It is impossible for you to be angry and laugh at the same time. Anger and laughter are mutually exclusive and you have the power to choose either.
—Wayne Dyer
Yesterday, we began the long drive home after a week of visiting family. I remember in the days before we had children, that 6+ hours on the road was a nice break between venues—a chance to sit and do a whole lotta nothin’ as the miles ticked by on the odometer.
Once kids entered the picture, the leisurely road trips my husband and I use to take for granted were no more. Suddenly, it became about seeing how far we could get without a bathroom break, a stop for food or the inevitable meltdown of one or both children.
This time around we fared pretty well for the first leg of the trip home. The kids were either napping or engaged with something. It was after we stopped at the midway point for an early dinner that things fell apart…and fell apart quickly.
The next three hours rolled out like molasses, and the worse the kids got, the more militant we got about reigning them in. By the time we got home, my husband and I were wound tight as clocks and even though everyone was glad to be back, we had a hard time shaking off the tension of the road.
When bedtime came, the kids were sputtering around as they normally do—flailing their last bits of energy before surrendering to the night. My entire focus was on getting through the bedtime drill, so I could get a moment of peace before retiring myself.

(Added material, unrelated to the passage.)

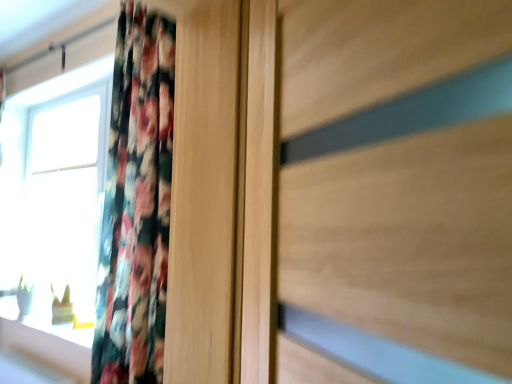 Where is `transparent floral curtain at left`? This screenshot has height=384, width=512. transparent floral curtain at left is located at coordinates (55, 194).

What do you see at coordinates (55, 194) in the screenshot? This screenshot has width=512, height=384. I see `transparent floral curtain at left` at bounding box center [55, 194].

Image resolution: width=512 pixels, height=384 pixels. What are the coordinates of `transparent floral curtain at left` in the screenshot? It's located at (55, 194). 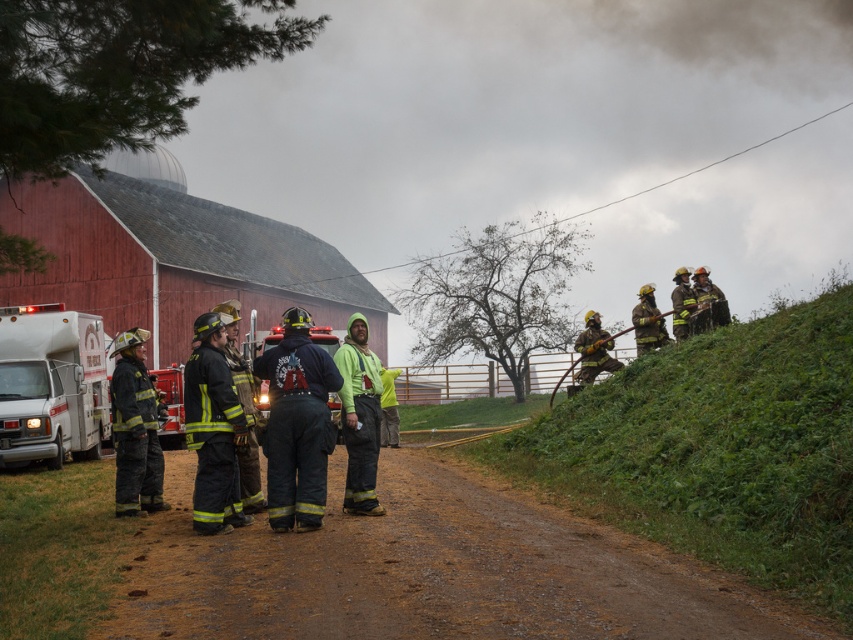 How much distance is there between green grassy hillside at upper right and reflective silver helmet at left?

As usual, my son was having none of it, and decided he not only wanted to drink a glass of water right after I shut off the lights, but then proceeded to spill half of it down his pajamas. I did my best to hold it together while I changed his clothes for the second time and we finally got down to the finale of our routine, the singing of “Twinkle, Twinkle, Little Star.”

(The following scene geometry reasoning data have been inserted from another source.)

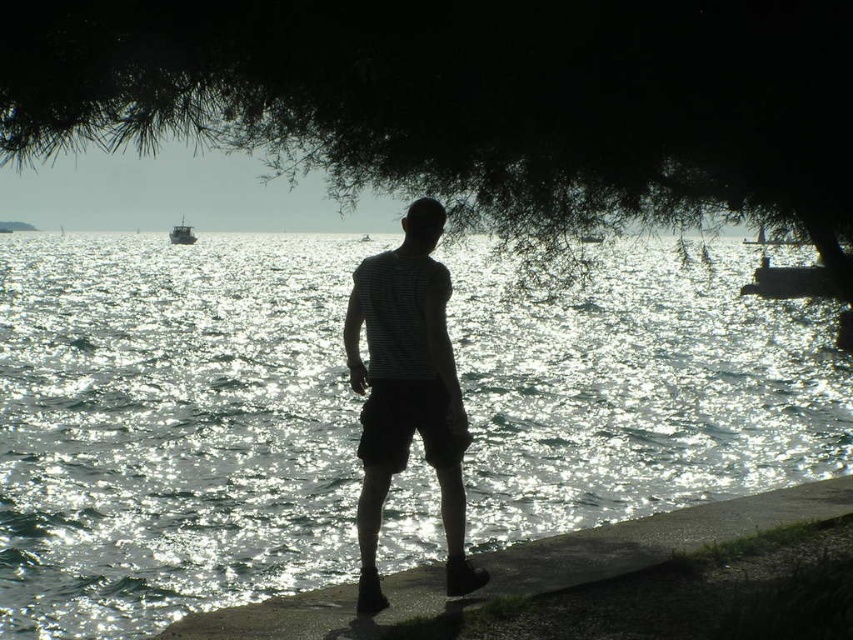 Question: Which point is closer to the camera taking this photo?

Choices:
 (A) (560, 561)
 (B) (419, 435)
 (C) (184, 243)
 (D) (148, 337)

Answer: (B)

Question: Which point is closer to the camera taking this photo?

Choices:
 (A) (392, 420)
 (B) (519, 472)
 (C) (643, 547)

Answer: (A)

Question: Is sparkling silver water at center thinner than dark green leafy tree at upper center?

Choices:
 (A) no
 (B) yes

Answer: (A)

Question: Can you confirm if concrete ledge at lower right is wider than black cotton shorts at center?

Choices:
 (A) no
 (B) yes

Answer: (B)

Question: Can you confirm if sparkling silver water at center is wider than concrete ledge at lower right?

Choices:
 (A) no
 (B) yes

Answer: (B)

Question: Which point is closer to the camera?

Choices:
 (A) dark green leafy tree at upper center
 (B) black cotton shorts at center

Answer: (A)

I was about two verses into it when my son decided that for some reason my singing was the funniest thing he’d ever heard. So, he began to chuckle…and chuckle…and before I knew it he was yucking it up with his sister right in tow. The first time I asked him to stop, he was able to restrain himself for about ten seconds…and then was right back to it.
After my third foiled attempt to make the hee-hawing stop, I realized the person who really needed to cease and desist was mommy-bad-cop. So, I surrendered to the ridiculousness of the moment and my feeble attempts to control it. I laughed my butt off right along side them. And you know what? It was exactly what everyone needed. We were able to relax and put the day away with a nice little bow on top.
Thanks to my children, who were sound asleep within five minutes of the conclusion of the laughfest, the day did not end under the oppressive weight of me trying to control things. Instead, it ended light, joyful and full of laughter—a sweet reminder of the power of levity to transform difficult moments.